According to data by EV Sales Blog, in 2020, 3,124,793 EVs were sold worldwide. Tesla’s sales topped the chart, almost two times the market share of the second-placed carmaker.

The growth in China is even more amazing, as Tesla ramped up production at its Shanghai factory. In 2020, a total of 500,000 Tesla EVs were sold, a 36% increase from 2019. Thanks to a price cut, 24,000 Model 3 cars were sold in last December alone. The Model 3, priced at RMB 250,000, was Tesla’s bestseller in China last year.

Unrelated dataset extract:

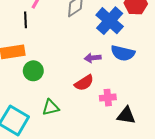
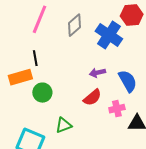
black line: (25, 20) -> (35, 58), moved
blue semicircle: (123, 53) -> (128, 81), moved, turned -125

Complaints were also low in 2020, with only 49 complaints lodged against Model 3. But in the first quarter of 2021, complaints against Tesla surged to the first place in the Chinese EV market, with a total of 48 complaints lodged against Tesla’s Model 3 and Model Y.

There were dozens of reported incidents involving Tesla cars such as malfunctioning brakes and batteries catching fire while driving. Earlier this year, a number of Chinese government departments called in representatives of Tesla’s local subsidies over the rise in quality and service complaints.

Today, Tesla is facing the challenge of maintaining quality and reputation of its cars and services, while embracing the robust China market. Instead of treating complainers as troublemakers, it’s time for Tesla to adjust its way of communicating with Chinese consumers.